Uber was saying drivers could make 90k a year back in 2014 see: https://www.businessinsider.com/uber-drivers-salary-90000-20...

Which lead to this https://www.vox.com/2017/2/28/14766964/video-uber-travis-kal...

2 comments

Even then, having the city of New York set the price according to "utilization" isn't supply and demand either. It's price fixing.
One man's price fixing is another's correction of socially harmful behavior.

The free market will almost always devolve into worker exploitation unless there are rules.

It was a bad measure to try and solve the problem of Uber fixing it's own prices in order to create the current market dynamic. The cost of an uber ride AND the drivers wage are both subsidized by Ubers losses. If they didn't do that rates would go up necessarily. The Uber we know now simply can't exist forever, New York tried a bad way to illuminate the real price of the service so that the rest of the driving industry had a level playing field.
How many billions of stilts are needed to prop Uber up before it becomes obvious that it can't stand up at all and should be laid to rest?

It was a measure aimed at preventing Uber from externalizing their costs on society.
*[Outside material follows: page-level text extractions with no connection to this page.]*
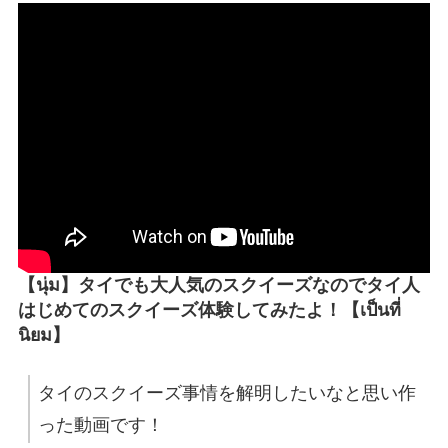
【นุ่ม】タイでも大人気のスクイーズなのでタイ人
はじめてのスクイーズ体験してみたよ！【เป็นที่
นิยม】
タイのスクイーズ事情を解明したいなと思い作
った動画です！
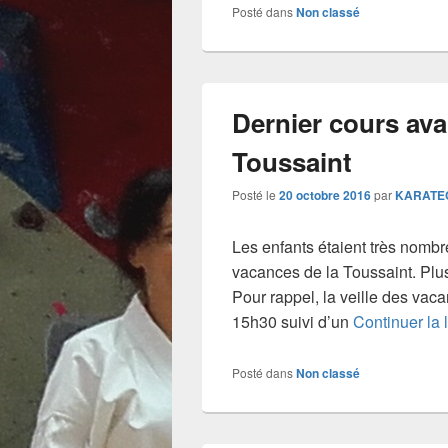
Posté dans
Non classé
Dernier cours ava
Toussaint
Posté le
20 octobre 2016
par
KARATE
Les enfants étaient très nombr
vacances de la Toussaint. Plus
Pour rappel, la veille des vac
15h30 suivi d’un
Continuer la 
Posté dans
Non classé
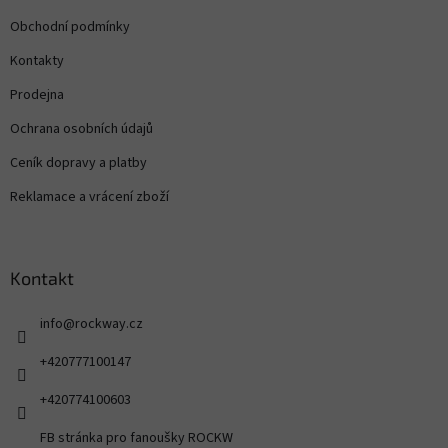
Obchodní podmínky
Kontakty
Prodejna
Ochrana osobních údajů
Ceník dopravy a platby
Reklamace a vrácení zboží
Kontakt
info
@
rockway.cz
+420777100147
+420774100603
FB stránka pro fanoušky ROCKW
Uber isn't externalizing costs on society. Uber pays drivers more than they are worth, using venture capital. Drivers have an income they wouldn't otherwise have. Riders pay less than they otherwise would have.

The only ones who lose here are Taxi drivers who are being undercut. Taxi drivers don't represent "society", they represent the taxi lobby.

In the process replacing an industry that it may not able to sustain.

So what does a post Uber/post VC ad hoc transit market look like?

Once the VC dries up the market will start to show it's true colors and it may be that the model isn't sustainable, although I think it probably should be once rates rise.

If you are saying that venture capitalists and naive investors are paying for part of my ride each time I take an Uber why wouldn’t I want to get as many subsidized rides in as I can before they go broke? How am I as a consumer not gaining every time this happens?
https://en.wikipedia.org/wiki/Predatory_pricing

The idea is that while it is nice to enjoy subsidized rides at the moment, as a consumer you may suffer in the future due to Uber establishing a monopoly.

Uber has no moat, so cannot possibly exploit a monopoly. The hardest part of their service to replicate is the drivers, and since they're all contractors they are free to work for Uber's competitors!

Even if Uber gained 100% share of car rides in an area, if they decided to exploit that by increasing their prices it would be relatively easy to create a competing company and undercut them.

Uber can only compete on price, they have nothing novel that can't be replicated. Hard to imagine how they could control the supply in a meaningful way.
You are gaining as a consumer but many new retail investors in the stock or through ETFs may get burned when the business model stops working. Most of the shared economy startups are a house of cards expecting a magic bullet to solve their cost problem (self driving cars). The current stock holders are providing the hang time till that happens or not. The early investors will probably be all gone by then.
Do you have a pension? Pension and index funds buying Uber are the ultimate bagholders here.

Uber is basically a legal Ponzi scheme.

Your index fund is investing in a bad investment and you say the fault is that the bad investment exists? Why not choose a different fund?

We shouldn't put bubble wrap around everything in the hopes that no one can ever do anything that might harm themselves. This kind of mindset restricts the freedom of everybody.

You do know that an index fund has no choice to invest in the companies that make up the index?

Anyway the point I was making is that the bagholders are the little people.